À deux ans de l’échéance présidentielle de 2027, Dominique de Villepin sort de sa réserve avec des mots forts, une ambition affirmée et une volonté claire : incarner une alternative crédible face à un pouvoir qu’il juge affaibli, et au danger de l’extrême droite qu’il refuse catégoriquement de voir s’installer à l’Élysée.
Dans une interview accordée le 15 juin à Ouest-France, Dominique de Villepin, 71 ans, a livré une analyse lucide et sévère de la situation politique actuelle, s’attaquant directement à Emmanuel Macron et François Bayrou. Pour l’ancien Premier ministre de Jacques Chirac, les deux figures centristes « sont incapables d’exercer la plénitude de leur fonction ». Une critique qui va bien au-delà des désaccords de fond, et qui traduit un profond malaise face à ce qu’il décrit comme un décalage entre le sommet de l’État et les préoccupations réelles des Français.
Le président actuel est notamment accusé de manquer de hauteur : « Le chef de l’État doit être un arbitre, un garant des institutions, un inspirateur. Il doit incarner la nation. » Or, pour Villepin, Macron s’est enfermé dans un exercice vertical du pouvoir, vidé de son souffle historique.
L’appel à l’expérience : vers une candidature assumée ?
Le diplomate-poète, resté longtemps en retrait de la scène électorale, semble aujourd’hui envisager sérieusement un retour par la grande porte. Interrogé sur ses intentions pour 2027, il a esquissé une réponse lourde de sens : « Chacun l’aura compris : je veux servir mon pays. Je l’ai toujours fait. »
Une déclaration qui, sous sa forme retenue, sonne comme une candidature à peine voilée. Et l’ancien ministre des Affaires étrangères d’enfoncer le clou : « Dans le changement d’époque que nous traversons, les Français ont compris que l’expérience, la vision, la force des convictions et la fermeté des principes sont au cœur de la fonction présidentielle. » Un autoportrait en creux, pour souligner ce qu’il pense pouvoir offrir à une France en perte de repères.
Une mise en garde directe contre le Rassemblement national
Dans le même entretien, Dominique de Villepin s’attaque frontalement à la progression du Rassemblement national, devenu première force politique du pays à l’issue des dernières élections européennes.

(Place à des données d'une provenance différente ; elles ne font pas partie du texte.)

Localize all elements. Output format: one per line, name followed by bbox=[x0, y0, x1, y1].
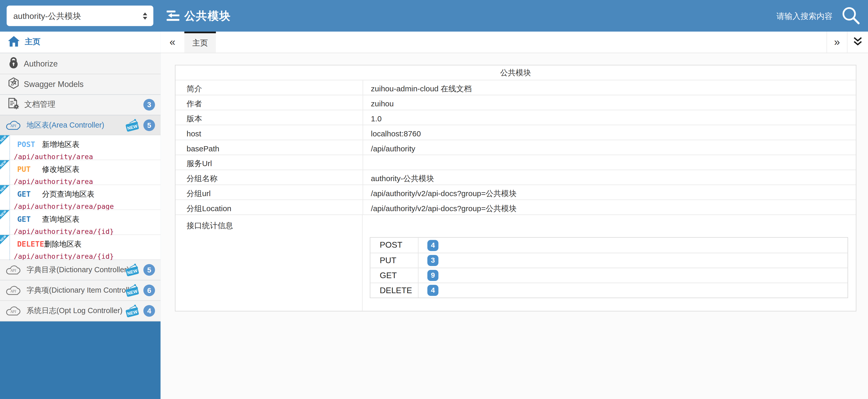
stats-row: POST4 bbox=[370, 238, 847, 253]
endpoint-item[interactable]: NEWGET分页查询地区表/api/authority/area/page bbox=[0, 185, 160, 210]
row-label: 作者 bbox=[176, 95, 363, 110]
table-row: hostlocalhost:8760 bbox=[176, 125, 856, 140]
sidebar-item-controller[interactable]: API 系统日志(Opt Log Controller) NEW 4 bbox=[0, 301, 160, 321]
group-select-wrap: authority-公共模块 bbox=[7, 5, 154, 26]
stats-count-cell: 9 bbox=[418, 268, 847, 283]
table-row: 分组名称authority-公共模块 bbox=[176, 170, 856, 185]
stats-row: DELETE4 bbox=[370, 283, 847, 297]
content-area: 公共模块 简介zuihou-admin-cloud 在线文档作者zuihou版本… bbox=[160, 53, 868, 399]
row-value: authority-公共模块 bbox=[363, 170, 856, 184]
endpoint-path: /api/authority/area/page bbox=[14, 202, 161, 210]
table-title: 公共模块 bbox=[176, 65, 856, 81]
count-badge: 5 bbox=[144, 264, 155, 276]
row-label: 分组url bbox=[176, 185, 363, 200]
tabs-scroll-left-button[interactable]: « bbox=[160, 32, 184, 53]
endpoint-header: GET分页查询地区表 bbox=[17, 189, 160, 200]
models-hexagon-icon bbox=[8, 77, 20, 92]
new-ribbon: NEW bbox=[0, 185, 9, 194]
stats-method: POST bbox=[370, 238, 418, 253]
row-value bbox=[363, 155, 856, 170]
row-value: localhost:8760 bbox=[363, 125, 856, 140]
count-badge: 6 bbox=[144, 285, 155, 296]
endpoint-header: POST新增地区表 bbox=[17, 139, 160, 150]
svg-text:API: API bbox=[10, 124, 17, 127]
new-ribbon-label: NEW bbox=[0, 159, 7, 168]
stats-count-cell: 3 bbox=[418, 253, 847, 268]
endpoint-path: /api/authority/area bbox=[14, 152, 161, 161]
swagger-bootstrap-ui-app: authority-公共模块 公共模块 bbox=[0, 0, 868, 399]
sidebar: 主页 Authorize Swagger Models bbox=[0, 32, 160, 399]
row-label: 版本 bbox=[176, 110, 363, 125]
row-label: 简介 bbox=[176, 81, 363, 95]
table-row: 简介zuihou-admin-cloud 在线文档 bbox=[176, 81, 856, 95]
group-select[interactable]: authority-公共模块 bbox=[7, 5, 154, 26]
row-value: /api/authority/v2/api-docs?group=公共模块 bbox=[363, 200, 856, 215]
sidebar-item-label: 主页 bbox=[25, 37, 40, 47]
tabs-scroll-right-button[interactable]: » bbox=[826, 32, 847, 53]
controller-label: 系统日志(Opt Log Controller) bbox=[27, 306, 123, 316]
count-badge: 3 bbox=[144, 99, 155, 111]
new-ribbon: NEW bbox=[0, 210, 9, 220]
api-cloud-icon: API bbox=[5, 119, 22, 131]
sidebar-item-home[interactable]: 主页 bbox=[0, 32, 160, 53]
count-badge: 5 bbox=[144, 119, 155, 131]
module-info-table: 公共模块 简介zuihou-admin-cloud 在线文档作者zuihou版本… bbox=[175, 65, 856, 312]
endpoint-item[interactable]: NEWDELETE删除地区表/api/authority/area/{id} bbox=[0, 235, 160, 260]
endpoint-method-label: POST bbox=[17, 140, 42, 148]
endpoint-item[interactable]: NEWGET查询地区表/api/authority/area/{id} bbox=[0, 210, 160, 235]
stats-count-badge: 4 bbox=[427, 285, 438, 296]
endpoint-method-label: GET bbox=[17, 190, 42, 198]
controller-label: 字典项(Dictionary Item Controller) bbox=[27, 285, 138, 295]
stats-method: DELETE bbox=[370, 283, 418, 297]
endpoint-path: /api/authority/area bbox=[14, 177, 161, 186]
endpoint-item[interactable]: NEWPOST新增地区表/api/authority/area bbox=[0, 135, 160, 160]
page-title: 公共模块 bbox=[184, 8, 231, 23]
tab-home[interactable]: 主页 bbox=[184, 32, 216, 53]
endpoint-method-label: DELETE bbox=[17, 239, 44, 248]
search-button[interactable] bbox=[840, 5, 861, 26]
new-ribbon-label: NEW bbox=[0, 234, 7, 243]
endpoint-title: 新增地区表 bbox=[42, 140, 80, 148]
tab-bar: « 主页 » bbox=[160, 32, 868, 53]
row-value: /api/authority bbox=[363, 140, 856, 155]
endpoint-item[interactable]: NEWPUT修改地区表/api/authority/area bbox=[0, 160, 160, 185]
row-value: zuihou-admin-cloud 在线文档 bbox=[363, 81, 856, 95]
api-cloud-icon: API bbox=[5, 285, 22, 296]
endpoint-title: 修改地区表 bbox=[42, 165, 80, 173]
new-badge-icon: NEW bbox=[125, 118, 140, 132]
stats-count-badge: 4 bbox=[427, 239, 438, 251]
svg-text:API: API bbox=[10, 310, 17, 314]
row-label: 接口统计信息 bbox=[176, 215, 363, 311]
stats-method: GET bbox=[370, 268, 418, 283]
endpoint-header: PUT修改地区表 bbox=[17, 164, 160, 175]
table-row: 版本1.0 bbox=[176, 110, 856, 125]
endpoint-title: 删除地区表 bbox=[44, 240, 82, 248]
sidebar-item-area-controller[interactable]: API 地区表(Area Controller) NEW 5 bbox=[0, 115, 160, 135]
sidebar-item-controller[interactable]: API 字典目录(Dictionary Controller) NEW 5 bbox=[0, 260, 160, 280]
collapse-tabs-button[interactable] bbox=[847, 32, 868, 53]
new-ribbon-label: NEW bbox=[0, 134, 7, 143]
double-chevron-down-icon bbox=[852, 36, 863, 48]
sidebar-item-swagger-models[interactable]: Swagger Models bbox=[0, 74, 160, 95]
count-badge: 4 bbox=[144, 305, 155, 317]
row-label: host bbox=[176, 125, 363, 140]
endpoint-method-label: PUT bbox=[17, 165, 42, 173]
endpoint-title: 查询地区表 bbox=[42, 215, 80, 223]
row-label: 服务Url bbox=[176, 155, 363, 170]
search-icon bbox=[841, 19, 861, 27]
sidebar-item-authorize[interactable]: Authorize bbox=[0, 53, 160, 74]
search-input[interactable] bbox=[733, 0, 832, 32]
row-value: 1.0 bbox=[363, 110, 856, 125]
table-row: 分组Location/api/authority/v2/api-docs?gro… bbox=[176, 200, 856, 215]
controller-list: API 字典目录(Dictionary Controller) NEW 5 AP… bbox=[0, 260, 160, 321]
endpoint-header: DELETE删除地区表 bbox=[17, 239, 160, 250]
sidebar-item-controller[interactable]: API 字典项(Dictionary Item Controller) NEW … bbox=[0, 281, 160, 301]
endpoint-path: /api/authority/area/{id} bbox=[14, 227, 161, 235]
new-ribbon: NEW bbox=[0, 135, 9, 145]
sidebar-item-doc-manage[interactable]: 文档管理 3 bbox=[0, 95, 160, 115]
new-badge-icon: NEW bbox=[125, 304, 140, 317]
endpoint-method-label: GET bbox=[17, 215, 42, 223]
stats-row: PUT3 bbox=[370, 253, 847, 268]
svg-text:API: API bbox=[10, 268, 17, 273]
method-stats-table: POST4PUT3GET9DELETE4 bbox=[370, 237, 848, 298]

Il avertit sans détour : « Imaginez où nous en serions aujourd’hui, avec un chef d’État issu de l’extrême droite ? La France serait vassalisée et soumise à M. Trump et M. Poutine ! »

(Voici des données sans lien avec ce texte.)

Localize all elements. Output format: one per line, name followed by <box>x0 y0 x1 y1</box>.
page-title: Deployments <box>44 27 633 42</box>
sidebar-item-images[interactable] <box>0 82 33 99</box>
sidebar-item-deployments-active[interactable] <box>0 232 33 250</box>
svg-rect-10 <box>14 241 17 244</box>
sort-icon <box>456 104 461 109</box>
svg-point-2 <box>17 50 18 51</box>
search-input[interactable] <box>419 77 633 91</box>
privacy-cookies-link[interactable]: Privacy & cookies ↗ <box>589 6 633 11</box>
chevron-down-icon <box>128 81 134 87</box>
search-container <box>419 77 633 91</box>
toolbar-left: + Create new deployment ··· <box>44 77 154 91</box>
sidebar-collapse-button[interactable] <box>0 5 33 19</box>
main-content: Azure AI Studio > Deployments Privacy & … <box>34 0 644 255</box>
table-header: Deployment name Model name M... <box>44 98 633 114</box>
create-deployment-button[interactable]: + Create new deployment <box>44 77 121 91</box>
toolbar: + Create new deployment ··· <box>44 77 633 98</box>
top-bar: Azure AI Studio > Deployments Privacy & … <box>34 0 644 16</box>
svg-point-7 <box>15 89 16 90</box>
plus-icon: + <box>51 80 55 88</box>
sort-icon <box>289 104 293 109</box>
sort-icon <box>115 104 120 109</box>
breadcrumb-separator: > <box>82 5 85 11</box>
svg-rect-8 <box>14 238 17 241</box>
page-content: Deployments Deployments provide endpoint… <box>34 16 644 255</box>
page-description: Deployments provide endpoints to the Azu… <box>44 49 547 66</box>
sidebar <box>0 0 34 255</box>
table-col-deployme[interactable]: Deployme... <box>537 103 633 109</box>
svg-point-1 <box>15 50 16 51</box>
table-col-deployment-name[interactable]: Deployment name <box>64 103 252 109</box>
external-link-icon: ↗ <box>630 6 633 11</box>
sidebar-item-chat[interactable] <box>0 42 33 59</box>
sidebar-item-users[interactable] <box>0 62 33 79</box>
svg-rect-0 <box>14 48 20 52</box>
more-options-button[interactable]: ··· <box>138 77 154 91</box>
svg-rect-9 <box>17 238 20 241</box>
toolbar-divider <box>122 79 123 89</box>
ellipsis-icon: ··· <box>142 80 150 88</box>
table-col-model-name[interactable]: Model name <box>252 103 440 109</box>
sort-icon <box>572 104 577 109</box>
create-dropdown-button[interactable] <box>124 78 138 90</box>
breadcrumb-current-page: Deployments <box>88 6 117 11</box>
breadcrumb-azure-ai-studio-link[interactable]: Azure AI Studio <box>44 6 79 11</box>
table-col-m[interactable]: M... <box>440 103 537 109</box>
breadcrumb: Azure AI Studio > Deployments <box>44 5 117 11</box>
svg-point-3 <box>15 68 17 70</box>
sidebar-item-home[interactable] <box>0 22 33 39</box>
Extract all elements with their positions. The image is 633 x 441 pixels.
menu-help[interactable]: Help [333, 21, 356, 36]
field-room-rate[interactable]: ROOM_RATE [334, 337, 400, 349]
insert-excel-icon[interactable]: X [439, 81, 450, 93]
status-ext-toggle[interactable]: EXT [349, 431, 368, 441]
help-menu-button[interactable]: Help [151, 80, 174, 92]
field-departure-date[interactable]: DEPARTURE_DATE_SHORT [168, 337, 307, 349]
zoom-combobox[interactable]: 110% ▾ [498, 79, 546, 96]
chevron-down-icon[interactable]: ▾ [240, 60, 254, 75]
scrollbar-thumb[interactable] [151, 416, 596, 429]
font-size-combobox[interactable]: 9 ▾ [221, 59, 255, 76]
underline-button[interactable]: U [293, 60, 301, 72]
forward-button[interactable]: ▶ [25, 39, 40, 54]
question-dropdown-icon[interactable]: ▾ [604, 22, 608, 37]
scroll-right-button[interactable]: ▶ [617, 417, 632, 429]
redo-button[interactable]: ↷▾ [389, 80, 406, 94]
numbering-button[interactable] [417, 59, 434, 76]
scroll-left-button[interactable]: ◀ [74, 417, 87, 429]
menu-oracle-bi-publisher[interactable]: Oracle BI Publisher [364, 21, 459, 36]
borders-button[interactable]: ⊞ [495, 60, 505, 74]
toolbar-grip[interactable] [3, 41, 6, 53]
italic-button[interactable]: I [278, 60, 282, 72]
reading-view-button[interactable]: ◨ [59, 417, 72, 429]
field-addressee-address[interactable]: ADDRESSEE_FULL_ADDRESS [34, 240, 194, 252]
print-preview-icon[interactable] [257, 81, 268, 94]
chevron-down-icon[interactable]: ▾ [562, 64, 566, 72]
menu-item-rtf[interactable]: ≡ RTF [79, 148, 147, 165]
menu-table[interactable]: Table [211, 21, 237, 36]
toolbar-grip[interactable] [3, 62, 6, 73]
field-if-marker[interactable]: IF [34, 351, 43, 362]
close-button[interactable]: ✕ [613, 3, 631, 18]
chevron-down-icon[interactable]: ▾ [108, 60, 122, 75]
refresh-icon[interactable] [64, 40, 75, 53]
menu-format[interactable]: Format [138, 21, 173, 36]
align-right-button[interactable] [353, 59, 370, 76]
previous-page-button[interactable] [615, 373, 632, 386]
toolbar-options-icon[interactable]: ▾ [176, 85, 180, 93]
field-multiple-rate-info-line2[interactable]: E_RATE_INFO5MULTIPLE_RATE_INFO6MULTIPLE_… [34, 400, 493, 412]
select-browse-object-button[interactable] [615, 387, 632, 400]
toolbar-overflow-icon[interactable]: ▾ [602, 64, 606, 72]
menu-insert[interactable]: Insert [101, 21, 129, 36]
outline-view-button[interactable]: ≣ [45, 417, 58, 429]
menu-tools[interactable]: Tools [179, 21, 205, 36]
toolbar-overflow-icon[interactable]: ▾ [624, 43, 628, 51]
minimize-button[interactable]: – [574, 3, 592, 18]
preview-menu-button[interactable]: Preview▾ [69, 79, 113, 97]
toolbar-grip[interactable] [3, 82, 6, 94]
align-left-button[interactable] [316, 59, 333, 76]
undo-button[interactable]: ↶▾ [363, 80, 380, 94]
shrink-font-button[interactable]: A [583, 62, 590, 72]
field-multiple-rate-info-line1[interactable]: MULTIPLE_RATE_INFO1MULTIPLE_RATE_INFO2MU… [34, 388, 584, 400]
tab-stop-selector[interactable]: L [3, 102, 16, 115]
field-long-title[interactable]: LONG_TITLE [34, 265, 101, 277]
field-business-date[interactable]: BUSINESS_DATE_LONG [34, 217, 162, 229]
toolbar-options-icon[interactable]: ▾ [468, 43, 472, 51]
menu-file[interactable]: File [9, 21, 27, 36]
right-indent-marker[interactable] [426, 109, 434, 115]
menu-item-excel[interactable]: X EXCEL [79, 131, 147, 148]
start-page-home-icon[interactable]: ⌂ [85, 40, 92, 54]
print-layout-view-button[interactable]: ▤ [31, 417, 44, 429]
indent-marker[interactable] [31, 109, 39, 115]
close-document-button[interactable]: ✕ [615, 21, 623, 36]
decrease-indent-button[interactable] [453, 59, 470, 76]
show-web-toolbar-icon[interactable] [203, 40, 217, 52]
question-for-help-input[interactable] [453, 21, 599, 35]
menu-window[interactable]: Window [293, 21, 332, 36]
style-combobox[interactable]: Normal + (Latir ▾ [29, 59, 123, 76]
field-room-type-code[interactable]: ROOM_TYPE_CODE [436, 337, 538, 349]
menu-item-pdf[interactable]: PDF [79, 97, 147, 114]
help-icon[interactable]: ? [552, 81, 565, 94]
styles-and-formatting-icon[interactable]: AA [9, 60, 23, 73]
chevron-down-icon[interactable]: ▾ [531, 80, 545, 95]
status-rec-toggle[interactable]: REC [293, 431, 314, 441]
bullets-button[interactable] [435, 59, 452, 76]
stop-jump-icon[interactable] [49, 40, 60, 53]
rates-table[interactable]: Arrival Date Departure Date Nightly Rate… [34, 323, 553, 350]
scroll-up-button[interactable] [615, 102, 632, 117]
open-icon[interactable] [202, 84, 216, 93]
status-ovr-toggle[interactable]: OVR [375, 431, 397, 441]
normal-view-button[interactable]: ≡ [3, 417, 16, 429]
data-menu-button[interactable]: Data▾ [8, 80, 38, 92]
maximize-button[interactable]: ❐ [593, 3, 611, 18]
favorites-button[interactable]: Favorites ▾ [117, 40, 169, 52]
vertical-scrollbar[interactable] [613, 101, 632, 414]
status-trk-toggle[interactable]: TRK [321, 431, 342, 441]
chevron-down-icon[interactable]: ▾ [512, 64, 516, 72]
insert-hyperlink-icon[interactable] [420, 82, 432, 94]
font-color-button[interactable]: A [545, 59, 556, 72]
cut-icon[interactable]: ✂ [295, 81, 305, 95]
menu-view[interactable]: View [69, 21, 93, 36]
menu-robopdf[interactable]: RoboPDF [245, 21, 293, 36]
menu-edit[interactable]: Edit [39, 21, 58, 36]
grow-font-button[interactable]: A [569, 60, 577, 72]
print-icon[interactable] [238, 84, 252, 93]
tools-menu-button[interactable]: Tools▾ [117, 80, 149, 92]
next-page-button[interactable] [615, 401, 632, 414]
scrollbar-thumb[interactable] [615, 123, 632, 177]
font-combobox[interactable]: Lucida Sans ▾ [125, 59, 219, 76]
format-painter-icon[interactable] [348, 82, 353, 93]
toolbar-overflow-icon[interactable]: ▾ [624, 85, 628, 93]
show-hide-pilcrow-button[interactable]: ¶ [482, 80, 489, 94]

Pour lui, le péril est moins idéologique que stratégique : un président RN, selon Villepin, affaiblirait la position de la France sur la scène internationale, la rendant vulnérable et dépendante de puissances étrangères. En filigrane, l’ancien ministre fait valoir sa propre expertise diplomatique comme rempart contre cette dérive.
Le poids de l’international dans sa vision de la présidence
Dans un monde marqué par la multiplication des conflits – Ukraine, Proche-Orient, tensions sino-américaines – Villepin estime que le prochain président devra posséder une vraie compétence en matière diplomatique, et pas seulement des slogans électoraux. « En 2027, nous ne pourrons plus élire un président qui n’a pas d’expérience éprouvée des affaires internationales », martèle-t-il.
Cette phrase n’est pas anodine : elle place de facto la barre très haut pour les candidats déclarés ou pressentis, y compris au sein des blocs centristes ou souverainistes. Villepin, qui fut la voix de la France à l’ONU contre l’intervention américaine en Irak en 2003, entend rappeler son parcours et sa stature.
Une figure gaullienne face à un paysage fragmenté
En se repositionnant ainsi dans le débat public, Dominique de Villepin renoue avec une posture gaullienne : au-dessus des partis, mais pleinement engagé dans l’avenir du pays. Dans une France en quête de repères, sa voix résonne différemment, entre lyrisme républicain et appel à la raison.
Reste à savoir si cette prise de parole préfigure une véritable campagne ou s’il s’agit d’un ultime avertissement d’un homme d’État à ses successeurs. En tout cas, son message est clair : face à l’usure du pouvoir, à la montée des populismes et à l’imprévisibilité du monde, il faut un capitaine chevronné à la barre.